Les dix bouteilles dans l’ordre de dégustation.

J’ai participé -il y a un peu plus de 25 ans- à la création d’un groupe de dégustation. Cela s’appelle « groupe du mercredi« , ce qui prend tout son sens lorsque l’on sait que nous nous réunissons le vendredi. Ou le jeudi.

Cette fois, j’avais le plaisir d’être aux manettes: en l’honneur de ce 25ème anniversaire, j’ai proposé dix vins issus des millésimes 2000 et 2001. Avec une petite angoisse: imaginons que ces vins soient passés, qu’ils ne soient plus que l’ombre de ce qu’ils étaient pendant leur jeunesse

Eh bien, non. Ce qui était frappant, c’était justement leur jeunesse ! Des vins à pleine maturité et au moins une bouteille qui mérite … un peu de garde supplémentaire: Léoville Barton 2000.

Bien entendu, ces bouteilles n’ont pas été choisies par hasard: les cépages chenin et riesling ont très bonne réputation au vieillissement et c’est la même chose tant pour le Bandol et que pour les Crus de la Rive Gauche. Le millésime 2001 à Sauternes sera encore aussi bon dans 10 ans, si pas meilleur (Sigalas Rabaud).

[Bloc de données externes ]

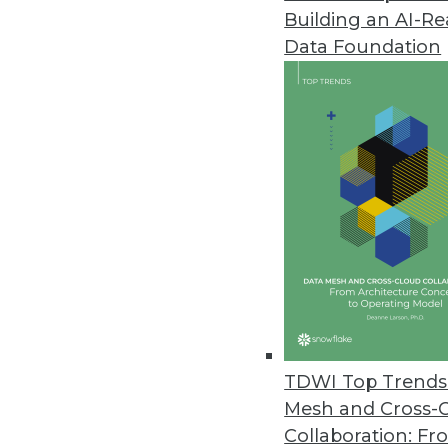
Building an AI-R
Data Foundation
Trends in Analytics
Data Digest: AI and ML De
Applying AI to customer se
and enterprise uses of mac
By Upside Staff
TDWI Top Trends 
Mesh and Cross-
Collaboration: Fr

Le podium ? Doisy-Védrines 2001, Viña Tondonia 2001 (Rioja) et Pontet Canet 2001. Etonnant, non ? Les trois meilleures notes vont à des représentants du millésime 2001 ! Le premier 2000 est cinquième (Château Pradeaux). Mais, à vrai dire, les écarts sont faibles: de 17,1 pour Doisy-Védrines à 15,5 pour Brézé du Clos Rougeard qui clôt le classement.

Dégustation à l’aveugle, en connaissant le thème général.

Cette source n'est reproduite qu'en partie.